For the nomads of the Sahara in the first and second millennia b.c., who were at a higher level of development than their predecessors, rock art remains the basic form of representational activity, But its character undergoes radical changes. With the development of abstract thinking and in accordance with the logic of the development of representational forms, the rock art of the Lybian-Arab-Berber period evolves in the same direction as the traditional sculpture - via stylisation and schematisation to ideogram. The elements of stylisation and schematisation periodically appeared in the art of the hunting and the cattle-farming period, but only in the final phase did they acquire a new capacity - that of the ideogram, from which, as we know, the signs of writing emerged in a number of cases.

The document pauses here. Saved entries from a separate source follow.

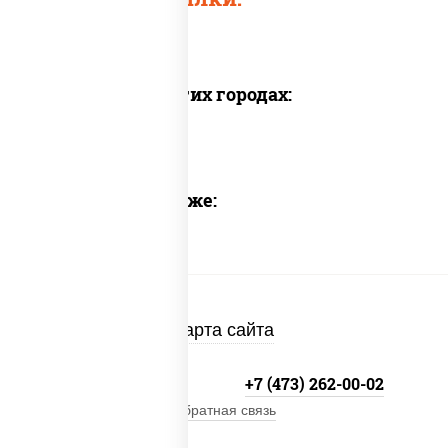
Доставка в других городах:
Предлагаем также:
Карта сайта
+7 800-333-41-19
+7 (473) 262-00-02
Обратная связь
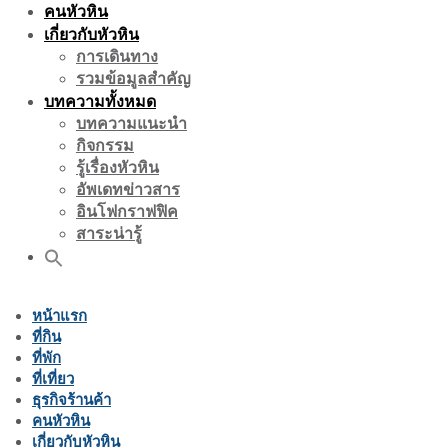
คนหัวหิน
เกี่ยวกับหัวหิน
การเดินทาง
รวมข้อมูลสำคัญ
บทความทั้งหมด
บทความแนะนำ
กิจกรรม
รู้เรื่องหัวหิน
อัพเดทข่าวสาร
อินโฟกราฟฟิค
สาระน่ารู้
หน้าแรก
ที่กิน
ที่พัก
ที่เที่ยว
ธุรกิจร้านค้า
คนหัวหิน
เกี่ยวกับหัวหิน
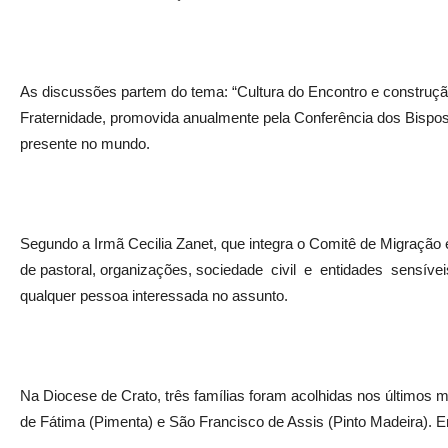
As discussões partem do tema: “Cultura do Encontro e construçã
Fraternidade, promovida anualmente pela Conferência dos Bispos
presente no mundo.
Segundo a Irmã Cecilia Zanet, que integra o Comitê de Migração
de pastoral, organizações, sociedade civil e entidades sensíve
qualquer pessoa interessada no assunto.
Na Diocese de Crato, três famílias foram acolhidas nos últimos 
de Fátima (Pimenta) e São Francisco de Assis (Pinto Madeira). 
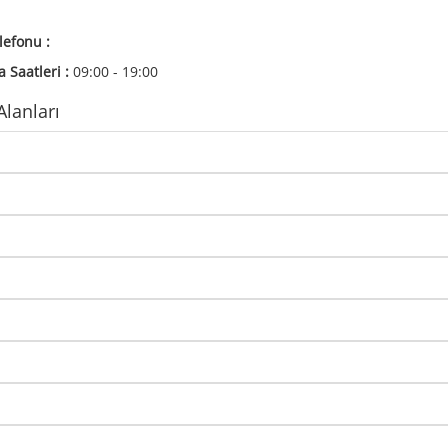
lefonu :
 Saatleri :
09:00 - 19:00
lanları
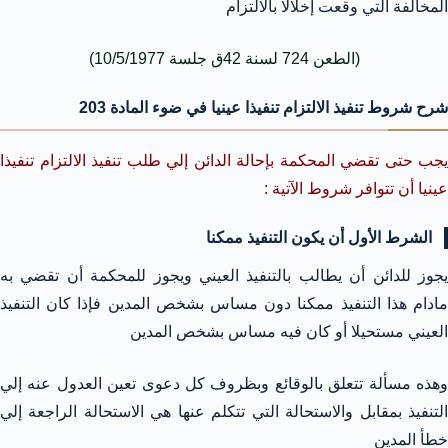
المخالفة التي وقعت إخلالا بالالتزام
(الطعن 724 لسنة 42ق جلسة 10/5/1977)
شرح شروط تنفيذ الالتزام تنفيذا عينيا في ضوء المادة 203
يجب حتى تقضي المحكمة بإحالة الدائن إلي طلب تنفيذ الالتزام تنفيذا
عينيا أن تتوافر شروط الآتية :
الشرط الأول أن يكون التنفيذ ممكنا
يجوز للدائن أن يطالب بالتنفيذ العيني ويجوز للمحكمة أن تقضي به
مادام هذا التنفيذ ممكنا دون مساس بشخص المدين فإذا كان التنفيذ
العيني مستحيلا أو كان فيه مساس بشخص المدين
وهذه مسألة تتعلق بالوقائع وبظروف كل دعوى تعين العدول عنه إلي
التنفيذ بمقابل والاستحالة التي تتكلم عنها هي الاستحالة الراجعة إلي
خطأ المدين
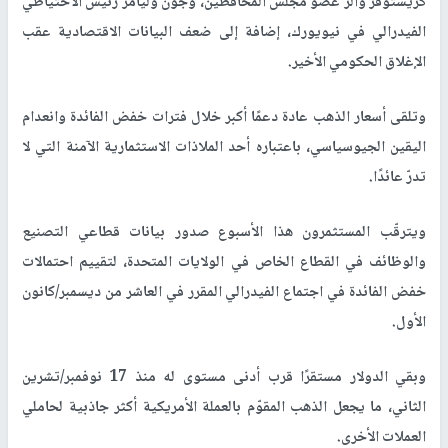
كريستوفر والر عضو مجلس المحافظين، وجون وليامز رئيس الاحتياطي
الفيدرالي في نيويورك، إضافة إلى ضعف البيانات الاقتصادية عقب
الإغلاق الحكومي الأخير.
وتلقى أسعار الذهب عادة دعمًا أكبر خلال فترات خفض الفائدة وانعدام
اليقين الجيوسياسي، باعتباره أحد الملاذات الاستثمارية الآمنة التي لا
تدرّ عائدًا.
ويترقّب المستثمرون هذا الأسبوع صدور بيانات قطاعي التصنيع
والوظائف في القطاع الخاص في الولايات المتحدة، لتقييم احتمالات
خفض الفائدة في اجتماع الفيدرالي المقرر في العاشر من ديسمبر/كانون
الأول.
وبقي الدولار مستقرًا قرب أدنى مستوى له منذ 17 نوفمبر/تشرين
الثاني، ما يجعل الذهب المقوّم بالعملة الأمريكية أكثر جاذبية لحاملي
العملات الأخرى.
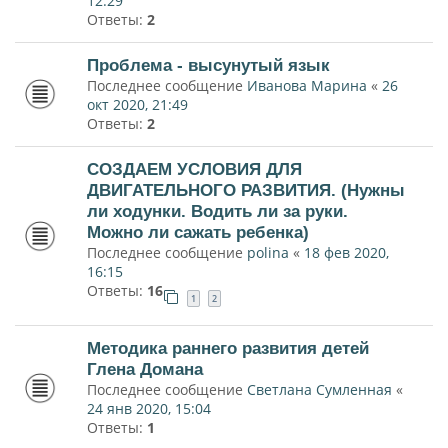
12:29
Ответы:
2
Проблема - высунутый язык
Последнее сообщение
Иванова Марина
«
26
окт 2020, 21:49
Ответы:
2
СОЗДАЕМ УСЛОВИЯ ДЛЯ
ДВИГАТЕЛЬНОГО РАЗВИТИЯ. (Нужны
ли ходунки. Водить ли за руки.
Можно ли сажать ребенка)
Последнее сообщение
polina
«
18 фев 2020,
16:15
Ответы:
16
1
2
Методика раннего развития детей
Глена Домана
Последнее сообщение
Светлана Сумленная
«
24 янв 2020, 15:04
Ответы:
1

To elucidate the main trends in the develop­ment of African art and set up a few markers for the retrospective reconstruction of the artistic process, it is essential in certain cases to break free of absolute chronology and concentrate on the stratigraphy of certain layers. The precisely localised and relatively dated series which are given to us by, say, the Sao culture or the art of Benin and certain periods of rock art are of particular value for diachronic analysis. Here we have the opportunity to ascertain from specific material certain laws of stylistic evolution and at the same time we obtain definite markers which help to clarify the general picture. Of particular importance is the displacement of the chronolog­ical and phasic strata-the consequence of regional unevenness of development during the period of class formation and the early class states. The lack of correlation in this case enables us to overcome the discontinuity.

Stage I. Primitive Communal Era

1st period: art of hunters

2nd period: art of cattle-farmers

Stage II. Era of Class Formation

1st period: art of nomads, semi-no­madic farmers and cattle-farmes

2nd period: art of semi-nomads, hunters, cattle-farmers

Stage III. Early Class Societies

1. Art of court craftsmen

2. Art products of specialised work­shops

Stage IV. Contemporary Era (End of XIX-XX cent.)

Separate chapters (II-V) are devoted to the analysis of each stage mentioned.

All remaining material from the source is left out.